By Ross Eventon, David Restrepo, and David Bewley-Taylor - The Colombian Observatory of Organized Crime
The industrialisation of the coca plant is still in its embryonic stages. In Bolivia and Peru the state has embraced the opportunity to allow for the creation of derivative products, and coca is used in tea, toothpastes, soft drinks, gels, bread and other alimentary products. In Colombia, however, such initiatives are sparse and restricted to individual licenses lacking formal regulatory recognition.
Increasing the availability of such products, based on the Bolivian or Peruvian models, would be a positive step, but the evidence suggests that the market for the present range of products is relatively limited. In this report we therefore aim to look further ahead than nutritional and agricultural uses. We will consider the lessons learned from the experiences of medical opium and cannabis, and the creation of regulated markets.
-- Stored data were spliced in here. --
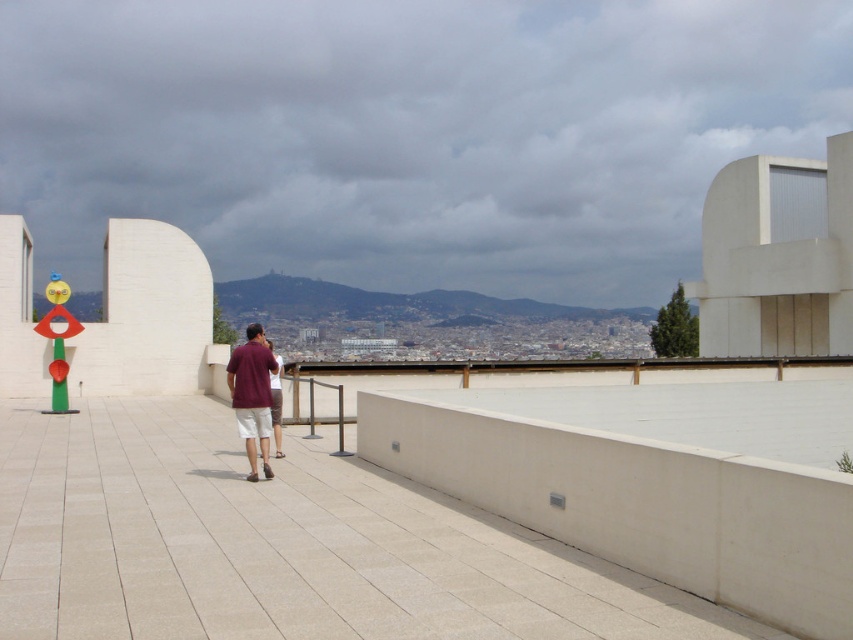 You are standing on the rooftop and want to place a small potted plant on the white tile pavement at center. The potted plant is the same size as the maroon fabric shirt at center. Will the plant fit on the pavement?

The white tile pavement at center has a smaller size compared to the maroon fabric shirt at center. Since the potted plant is the same size as the maroon fabric shirt at center, it will not fit on the pavement. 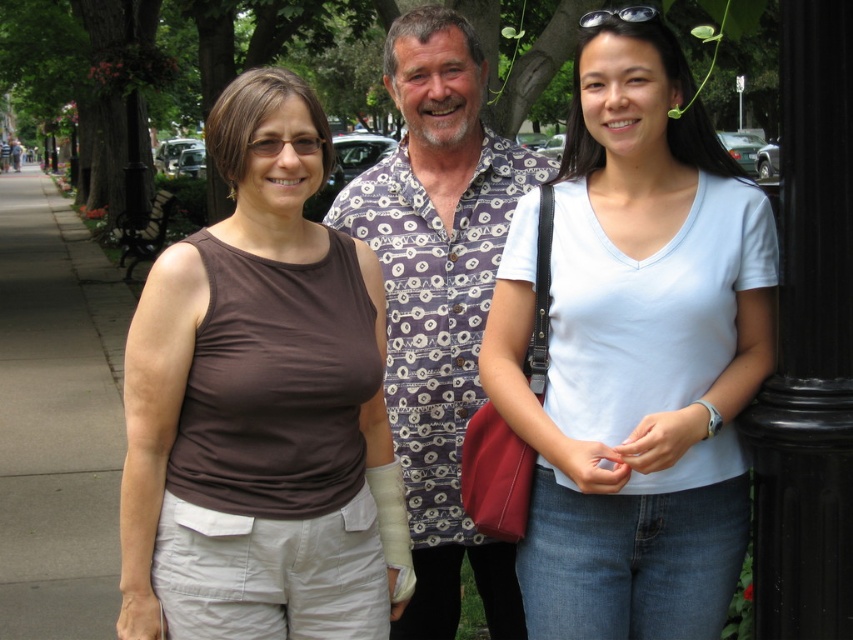 You are standing at the point labeled point (218, 116) and want to walk towards the point labeled point (45, 524). Given that both points are on the sidewalk, which direction should you face to move towards your destination?

Since point (218, 116) is closer to the camera than point 0.819, 054, you should face away from the camera to move towards point 0.819, 054.

You are standing at the point marked by coordinates point (636, 353). Looking around, you see a light blue cotton shirt at center. Which direction should you face to see the light blue cotton shirt at center?

Since you are already at the point marked by coordinates point (636, 353), you are directly facing the light blue cotton shirt at center, so you should face forward to see it. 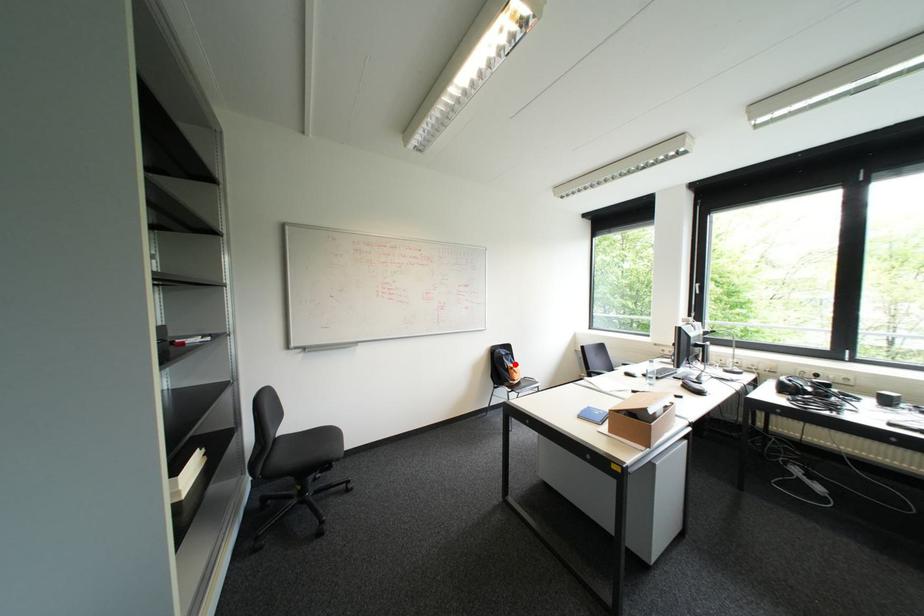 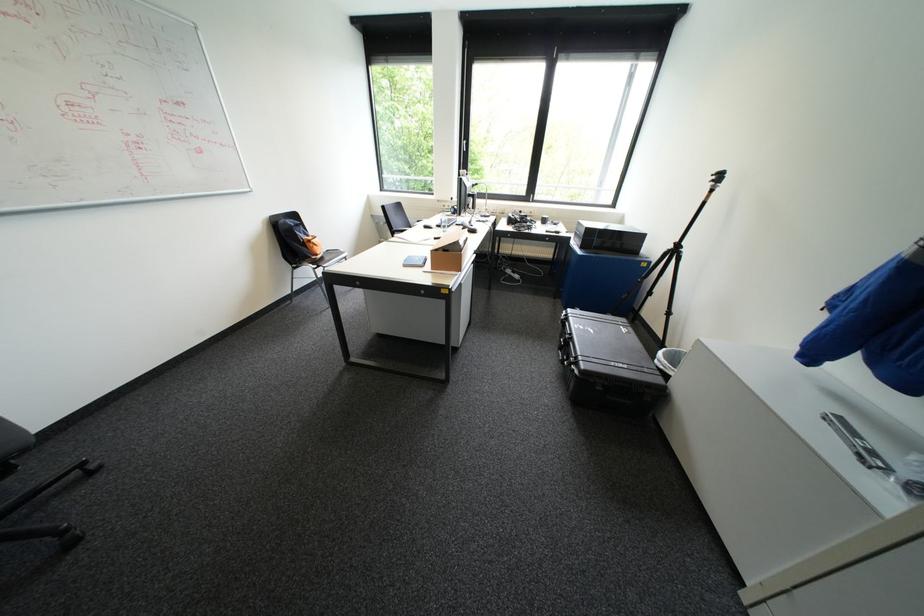 Find the pixel in the second image that matches the highlighted location in the first image.

(310, 237) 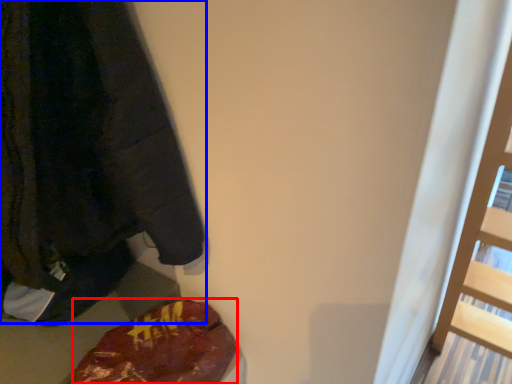 Question: Which object is closer to the camera taking this photo, food (highlighted by a red box) or sweatshirt (highlighted by a blue box)?

Choices:
 (A) food
 (B) sweatshirt

Answer: (B) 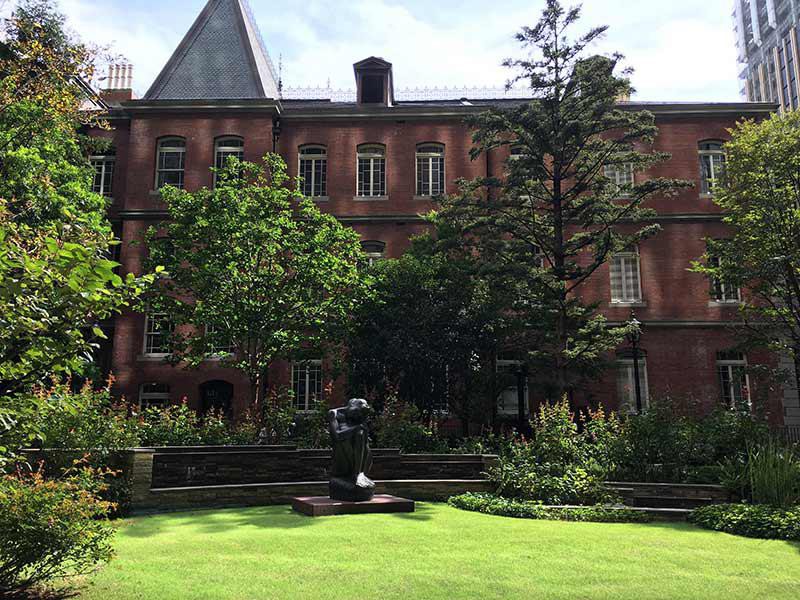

And, based on the latest research, we explore the potential medical - or ‘phyto-therapeutic’ - applications of the coca plant.
Both opium and cannabis have established themselves in the medical field. Cannabis is prescribed by doctors as a means to alleviate pain and anxiety, and derivative products, such as CBD oil, can now be purchased legally in many countries. Under tightly controlled conditions, opium poppies are grown legally in a limited number of countries to supply the medical opiate market. Yet, beyond the limited use of cocaine in some medical settings, coca lags behind.
The coca plant and the opium poppy share many similarities. For millennia they have been used for medicinal, recreational, and ceremonial purposes. They have become entwined with politics. For example, when the Spanish conquistadors, aware of the appetite-suppressing and productivity-enhancing properties of the coca leaf, at first repressed and later, wherever the labour-intensive economy demanded it, encouraged its use among the indigenous population who worked as effective slaves in the New World. Or in 19th century Asia, when the British East India Company began smuggling opium from India into China, leading to a series of deadly wars. The famous derivatives of opium and coca, namely heroin and cocaine, were first isolated in the mid 19th century. Like opium, coca requires chemical processing to transform its endogenous alkaloid content (cocaine) into cocaine hydrochloride (the white powder) and other derivatives. Yet the coca leaf and the opium poppy have had entirely separate fates. Opium has been considered a panacea for medical ailments for around eight thousand years. It has been used recreationally by prominent, romantic figures in Western culture. And today it is impossible to imagine modern medicine without the anaesthetic properties of morphine. Illegal heroin, rather than the natural product of the opium poppy, is largely perceived to be the result of the manipulation of the plant for illicit purposes. Despite its equally longstanding cultural heritage in South America, coca, meanwhile, has been largely forgotten outside its original homeland: it has become synonymous only with cocaine, the more harmful ‘crack’, and all of their damaging connotations, including addiction, violence and widespread corruption. So ingrained is this connection that, in the international and local press, it is possible to read of the nonsense term “cocaine cultivation.”